This should be probably pinned.
Lemmy
Everything about Lemmy; bugs, gripes, praises, and advocacy.
For discussion about the lemmy.ml instance, go to [email protected].
Agree
Here we go: https://overseer.dbzer0.com/
API doc: https://overseer.dbzer0.com/api/
curl -X 'GET' \
'https://overseer.dbzer0.com/api/v1/instances' \
-H 'accept: application/json'
Will spit out suspicious instances based on fediverse.observer . You can adjust the threshold to your own preference.
Nice! Would be cool if you could also include current statuses of captchas, emails, and application requirements.
Tell me how to fetch them and it will. ;)

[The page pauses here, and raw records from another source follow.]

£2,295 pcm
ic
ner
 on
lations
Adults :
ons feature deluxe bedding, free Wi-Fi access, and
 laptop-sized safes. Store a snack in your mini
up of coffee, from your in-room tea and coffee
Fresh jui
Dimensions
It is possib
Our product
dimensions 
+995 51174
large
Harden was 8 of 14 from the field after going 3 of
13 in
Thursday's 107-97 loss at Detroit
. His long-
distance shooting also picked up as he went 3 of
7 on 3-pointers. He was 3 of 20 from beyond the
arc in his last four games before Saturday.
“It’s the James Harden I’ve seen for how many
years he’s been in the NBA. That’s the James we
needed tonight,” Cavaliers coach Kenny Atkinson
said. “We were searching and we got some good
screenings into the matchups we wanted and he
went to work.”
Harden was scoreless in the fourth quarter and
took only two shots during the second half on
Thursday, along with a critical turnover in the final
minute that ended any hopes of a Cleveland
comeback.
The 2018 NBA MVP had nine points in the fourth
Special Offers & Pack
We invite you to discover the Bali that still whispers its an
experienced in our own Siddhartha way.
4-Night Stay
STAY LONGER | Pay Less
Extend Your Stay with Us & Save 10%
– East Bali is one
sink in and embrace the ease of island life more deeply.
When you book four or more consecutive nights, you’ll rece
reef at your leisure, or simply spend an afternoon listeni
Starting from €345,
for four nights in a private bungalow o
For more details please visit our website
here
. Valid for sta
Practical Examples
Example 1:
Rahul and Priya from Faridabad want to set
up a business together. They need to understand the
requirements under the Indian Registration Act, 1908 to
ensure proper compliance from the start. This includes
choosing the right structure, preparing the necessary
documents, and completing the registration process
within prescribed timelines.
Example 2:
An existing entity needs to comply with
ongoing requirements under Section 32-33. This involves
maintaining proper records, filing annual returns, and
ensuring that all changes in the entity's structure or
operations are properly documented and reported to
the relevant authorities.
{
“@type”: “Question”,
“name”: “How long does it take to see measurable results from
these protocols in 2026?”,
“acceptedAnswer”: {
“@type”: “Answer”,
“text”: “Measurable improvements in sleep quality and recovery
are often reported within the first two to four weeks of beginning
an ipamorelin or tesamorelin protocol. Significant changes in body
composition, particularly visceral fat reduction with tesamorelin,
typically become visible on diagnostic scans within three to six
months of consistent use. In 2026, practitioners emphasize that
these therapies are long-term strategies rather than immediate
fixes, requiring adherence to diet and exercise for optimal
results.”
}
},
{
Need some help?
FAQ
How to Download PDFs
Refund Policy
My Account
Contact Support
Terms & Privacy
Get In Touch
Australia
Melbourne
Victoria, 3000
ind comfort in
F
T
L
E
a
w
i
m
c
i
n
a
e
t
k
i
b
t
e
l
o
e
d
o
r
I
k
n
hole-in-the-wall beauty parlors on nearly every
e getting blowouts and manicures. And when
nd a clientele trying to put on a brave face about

I think the easiest option is to just iterate through the list of suspicious instances, and then check {instance_url}/api/v3/site
for each of them. Relevant keys of the response json are site_view.local_site.captcha_enabled
, site_view.local_site.registration_mode
, and site_view.local_site.require_email_verification
.
Since it's a bunch of separate requests, probably it makes sense to do these in parallel and probably also to cache the results at least for a while.
It occurs to me that this kind of thing is better left to observer, as it's set up to poll instances and gather data. I would suggest you ask them to ingest and expose this data as well
CAPTCHA is the bare minimum. Who the hell turns it off?
There is an argument to be made that captchas can be automatically bypassed with some effort.
OTOH, the current wave of bots is quite clearly favoring instances with captcha disabled, so clearly it's acting as at least a small deterrent.
Sometimes, security just means not being the low-hanging fruit.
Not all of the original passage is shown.